> **EXERCISE OBJECTIVE**: Use the entries below and reproduce exactly the lines from the one containing "Katie Wright, Lucie Arnaz, Lochlyn Munro |" down to the one containing "org.jdbi.v3.testing.JdbiRule", both of them included.

====

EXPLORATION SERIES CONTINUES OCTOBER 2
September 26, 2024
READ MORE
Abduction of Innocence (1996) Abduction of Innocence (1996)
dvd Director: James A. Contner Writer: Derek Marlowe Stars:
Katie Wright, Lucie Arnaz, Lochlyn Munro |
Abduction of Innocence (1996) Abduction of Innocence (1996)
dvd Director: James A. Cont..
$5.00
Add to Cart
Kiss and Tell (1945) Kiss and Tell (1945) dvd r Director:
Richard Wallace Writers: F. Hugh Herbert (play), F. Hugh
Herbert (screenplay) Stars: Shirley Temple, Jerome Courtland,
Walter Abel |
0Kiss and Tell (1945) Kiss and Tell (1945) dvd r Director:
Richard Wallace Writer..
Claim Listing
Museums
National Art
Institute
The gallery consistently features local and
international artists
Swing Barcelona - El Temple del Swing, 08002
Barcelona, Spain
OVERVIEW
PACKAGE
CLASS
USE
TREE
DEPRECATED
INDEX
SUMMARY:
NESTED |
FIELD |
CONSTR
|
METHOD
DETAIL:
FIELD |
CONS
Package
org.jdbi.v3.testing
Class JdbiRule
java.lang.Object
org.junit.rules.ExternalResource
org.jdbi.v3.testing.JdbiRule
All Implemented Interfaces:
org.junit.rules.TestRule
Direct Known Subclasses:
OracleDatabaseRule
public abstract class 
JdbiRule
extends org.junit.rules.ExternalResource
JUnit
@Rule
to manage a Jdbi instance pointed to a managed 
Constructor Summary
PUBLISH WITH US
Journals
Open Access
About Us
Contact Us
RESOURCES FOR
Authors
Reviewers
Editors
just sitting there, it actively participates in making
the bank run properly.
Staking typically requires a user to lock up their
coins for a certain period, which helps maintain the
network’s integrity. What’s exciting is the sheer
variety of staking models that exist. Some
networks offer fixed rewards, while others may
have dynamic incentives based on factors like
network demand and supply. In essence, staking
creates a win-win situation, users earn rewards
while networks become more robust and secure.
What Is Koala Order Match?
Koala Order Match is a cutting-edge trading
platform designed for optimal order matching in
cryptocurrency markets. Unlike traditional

====

> **EXERCISE OUTPUT**:
Katie Wright, Lucie Arnaz, Lochlyn Munro |
Abduction of Innocence (1996) Abduction of Innocence (1996)
dvd Director: James A. Cont..
$5.00
Add to Cart
Kiss and Tell (1945) Kiss and Tell (1945) dvd r Director:
Richard Wallace Writers: F. Hugh Herbert (play), F. Hugh
Herbert (screenplay) Stars: Shirley Temple, Jerome Courtland,
Walter Abel |
0Kiss and Tell (1945) Kiss and Tell (1945) dvd r Director:
Richard Wallace Writer..
Claim Listing
Museums
National Art
Institute
The gallery consistently features local and
international artists
Swing Barcelona - El Temple del Swing, 08002
Barcelona, Spain
OVERVIEW
PACKAGE
CLASS
USE
TREE
DEPRECATED
INDEX
SUMMARY:
NESTED |
FIELD |
CONSTR
|
METHOD
DETAIL:
FIELD |
CONS
Package
org.jdbi.v3.testing
Class JdbiRule
java.lang.Object
org.junit.rules.ExternalResource
org.jdbi.v3.testing.JdbiRule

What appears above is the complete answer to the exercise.